Нагнала Настя мальчика, остановила лошадь и посадила ребенка в телегу. Дитя ей показалось будто знакомым. Мать, услышав, что ребенок перестал плакать, оглянулась. Настя узнала в ней Степанову жену.
— Уморилась ты, бабочка? — сказала Настя Степановой жене.
— Смерть устала, — отвечала та.
— Садись, я тебя довезу.
Баба поблагодарила, отдала Насте грудного ребенка, поставила кувшины и села.
— Что ты малого-то заморила? — спросила Настя, гладя по голове мальчика, который жевал данную ему Настей пышку.
— А пусто ему будь! Измучил он меня. Тут тяжела, а он орет. Чего увязался? — крикнула она на мальчика.
Мальчик ничего не отвечал и, дернув носом, опять укусил конец пышки.
— Любит, знать, тебя, — заметила Настя.
— Как же! Баловаться ему хочется: «К бате пойду!» — передразнила она ребенка. — Далеко ушел?
— Видно, отца любит?
— Да как же! Все баловство одно.
Настя рассматривала Степанову жену. Теперь она показалась ей совсем хорошенькой, но в глазах у нее она заметила какое-то злое выражение.
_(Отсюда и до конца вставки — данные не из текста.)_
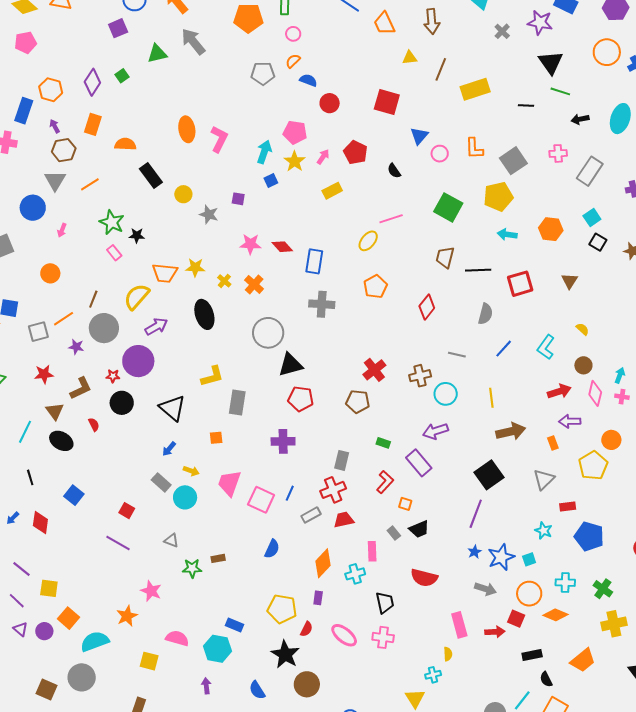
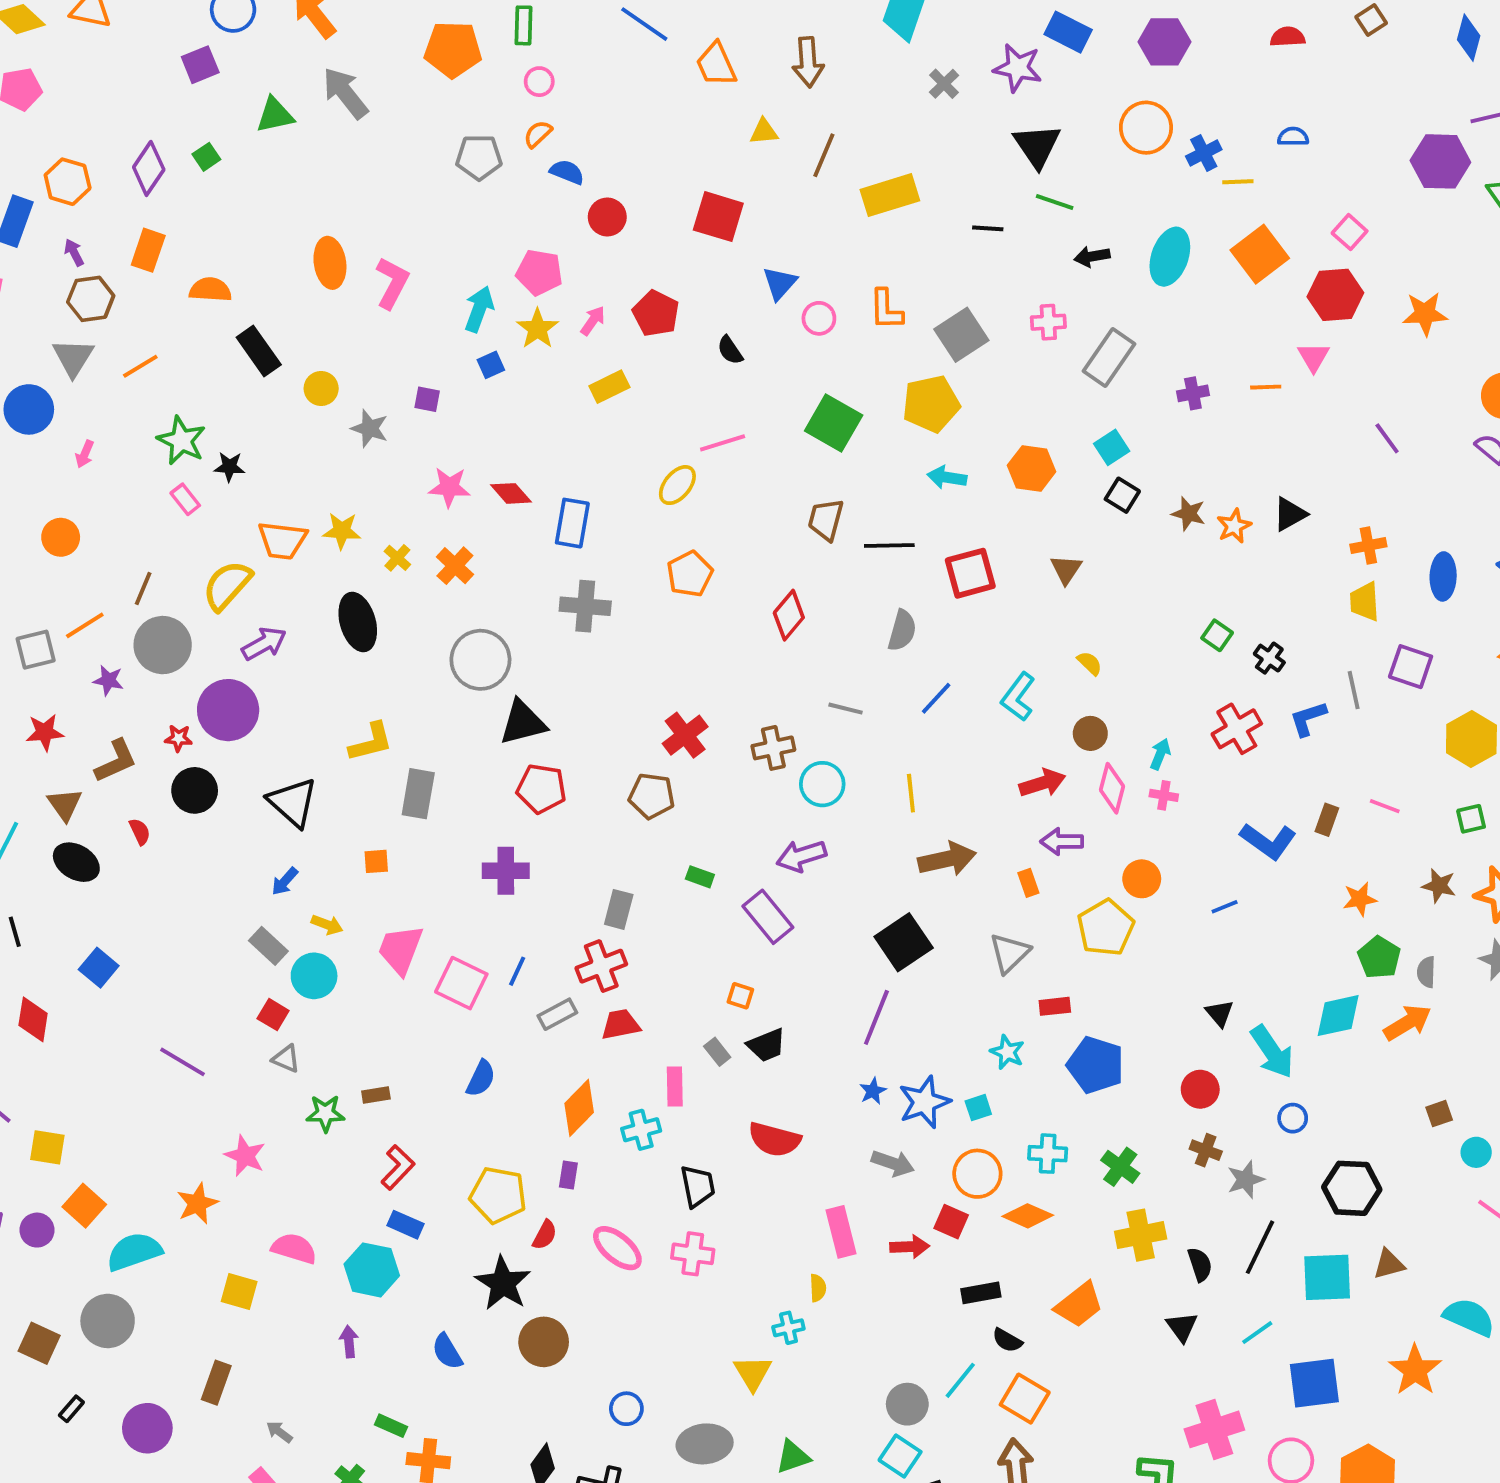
red L-shape: (385, 482) -> (398, 1167), moved
red square: (127, 511) -> (273, 1015), moved
black semicircle: (546, 679) -> (1007, 1340), turned -35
У прокудинского загона Степанова жена сошла и понесла свои кувшины; а за нею по колкому жнивью, подхватывая ножонки, побежал мальчик, догладывая свою пышку.
Весь этот день Настя жала не разгинаясь и все думала о себе, о Степане, о его жене, о своем муже, о Степановых детях, о людях, наконец опять о себе и о Степане. Выходило, по-Настиному, что Степан этот — жалкий человек, и жена его — тоже жалкий человек, и сама она, Настя, — жалкий человек; а любить ей Степана не приходится. Да и не то что Степана, а и никого уж, решила она, не приходится. «Другие так правда, дарма что замужние, да любят, ну а мне, — думала Настя, — как?.. Каков он ни есть свой закон, надо его соблюдать. А жизнь-то, жизнь! так она и канула и гинула. Хоть бы лихой был у меня муж, хоть бы тиранил меня, мучил бы, да только б человек он был, как люди. Хоть бы намучил, да было б мне с ним хоть узнать, уведать, что такая есть за любовь на свете! А то, что я такое? Ни девушка, ни вдова, ни замужняя жена…»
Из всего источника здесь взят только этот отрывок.